MURIELLE FABRE, maire de Lampertheim (2900 habitants), dans le Bas-Rhin, secrétaire générale de AMF

« Revaloriser les indemnités des élus indépendamment de la taille de leur commune »

Le mandat est marqué par l’inflation, la crise sanitaire, l’envolée des incivilités, les violences. Face à cela, l’AMF préconise plusieurs solutions qui visent à revaloriser le statut de l’élu local. Nous y avons travaillé étroitement avec le gouvernement, dont la ministre Dominique Faure. D’abord, il y a urgence à rendre le mandat plus attractif. Concernant la formation, il faut permettre aux élus de dégager du temps et simplifier le système. La conciliation entre vies personnelle, professionnelle et mandat est aussi cruciale. Revisitons le droit à autorisations d’absences et valorisons la fonction dans le monde professionnel. Sur la protection sociale, nous devons aligner le régime des élus sur celui des agents territoriaux. Pour diversifier les profils des élus, les
mandats ne doivent pas peser défavorablement sur la vie professionnelle. Côté protection juridique, la proposition de loi sénatoriale renforçant la sécurité des élus locaux et la protection des maires est une avancée. Sur les indemnités, nous devons revaloriser tous les conseillers municipaux indépendamment de la taille de leur commune. Il faut se rendre compte que plusieurs maires ne touchent pas plus de 1000 euros par mois alors qu’ils sont mobilisables à tout moment. Cette mesure doit être financée par un abondement des dotations étatiques. Les attentes sont grandes. Les élus souhaitent une concrétisation de leurs demandes. La revitalisation de la démocratie locale en dépend.
ÉRIC KERROUCHE, sénateur PS des Landes

« Faire des élus locaux de véritables agents publics »

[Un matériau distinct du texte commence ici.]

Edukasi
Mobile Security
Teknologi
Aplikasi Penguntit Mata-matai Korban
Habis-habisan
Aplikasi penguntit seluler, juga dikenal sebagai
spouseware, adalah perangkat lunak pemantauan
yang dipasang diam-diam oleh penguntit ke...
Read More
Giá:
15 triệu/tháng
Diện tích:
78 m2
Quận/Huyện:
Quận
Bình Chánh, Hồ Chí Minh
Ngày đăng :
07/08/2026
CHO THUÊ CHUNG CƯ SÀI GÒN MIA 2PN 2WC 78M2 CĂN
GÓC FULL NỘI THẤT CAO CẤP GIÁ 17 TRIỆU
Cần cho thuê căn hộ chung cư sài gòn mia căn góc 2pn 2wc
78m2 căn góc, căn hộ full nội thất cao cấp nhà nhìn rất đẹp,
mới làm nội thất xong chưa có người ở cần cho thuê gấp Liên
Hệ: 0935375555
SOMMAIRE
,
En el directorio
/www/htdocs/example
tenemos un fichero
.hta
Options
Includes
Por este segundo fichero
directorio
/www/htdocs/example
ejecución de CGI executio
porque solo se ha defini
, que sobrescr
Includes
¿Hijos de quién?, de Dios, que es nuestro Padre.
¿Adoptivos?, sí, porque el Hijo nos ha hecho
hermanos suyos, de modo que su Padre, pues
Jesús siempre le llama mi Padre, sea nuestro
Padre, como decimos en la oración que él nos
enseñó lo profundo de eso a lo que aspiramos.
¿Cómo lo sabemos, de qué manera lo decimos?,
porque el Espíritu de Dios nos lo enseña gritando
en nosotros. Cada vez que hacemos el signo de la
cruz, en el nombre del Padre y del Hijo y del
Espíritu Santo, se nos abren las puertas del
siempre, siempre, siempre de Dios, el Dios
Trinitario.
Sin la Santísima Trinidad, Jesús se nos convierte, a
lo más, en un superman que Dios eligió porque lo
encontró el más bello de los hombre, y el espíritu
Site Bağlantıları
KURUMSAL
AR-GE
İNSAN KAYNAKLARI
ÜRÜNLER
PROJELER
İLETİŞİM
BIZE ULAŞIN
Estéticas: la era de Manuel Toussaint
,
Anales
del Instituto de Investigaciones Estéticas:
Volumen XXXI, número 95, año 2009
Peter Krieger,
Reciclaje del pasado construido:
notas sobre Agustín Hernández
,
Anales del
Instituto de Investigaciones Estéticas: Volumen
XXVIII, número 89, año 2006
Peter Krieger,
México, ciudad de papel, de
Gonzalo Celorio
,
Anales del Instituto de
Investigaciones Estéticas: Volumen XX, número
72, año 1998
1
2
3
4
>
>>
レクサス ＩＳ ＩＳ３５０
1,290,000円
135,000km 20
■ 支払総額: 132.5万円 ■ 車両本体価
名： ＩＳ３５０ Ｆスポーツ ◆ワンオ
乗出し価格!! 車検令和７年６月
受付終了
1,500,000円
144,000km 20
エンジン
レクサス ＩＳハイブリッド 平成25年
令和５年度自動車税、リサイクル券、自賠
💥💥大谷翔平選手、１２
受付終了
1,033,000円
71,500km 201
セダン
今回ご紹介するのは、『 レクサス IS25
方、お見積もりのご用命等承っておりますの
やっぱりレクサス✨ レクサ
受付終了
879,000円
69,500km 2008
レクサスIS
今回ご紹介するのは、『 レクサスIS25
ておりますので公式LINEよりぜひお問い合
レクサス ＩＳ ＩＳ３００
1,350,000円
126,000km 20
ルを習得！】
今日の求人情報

Le blues des maires n’est pas nouveau. Il faudra voir en 2026, si le renoncement est réellement plus marqué. Face à cette situation, il y a un besoin évident de protection. Mais au-delà, posons-nous la question de savoir ce que signifie être élu local aujourd’hui. La vision traditionnelle de l’élu, politicien amateur, donnant du temps à la chose publique, est mise en cause par la réalité. Soit, nous nous orientons vers un simple aspect correctif du statut, en continuant à cultiver cette vision de l’élu indemnisé pour son engagement. Soit, nous visons un changement de paradigme. Je propose de pousser la réflexion et de faire des élus des agents territoriaux. Ils pourraient se consacrer à plein temps
ou partiellement à leur mandat. Ils seraient rémunérés et non plus indemnisés. Nous nous sommes inspirés des modèles allemand et espagnol. Ce système existe en effet dans d’autres pays européens. On rétorque que cette idée est impopulaire. Mais cette possibilité doit permettre de revigorer l’accès aux responsabilités électives qui ne doivent pas être réservées aux élus ou collaborateurs d’élus. Les fonctions d’élus demandent du temps. La démocratie locale a un coût. Il s’agirait ainsi de faire du mandat d’élu local une expérience dans une trajectoire professionnelle. Le cumul des mandats serait alors limité dans le temps. Le but est de revivifier la démocratie locale.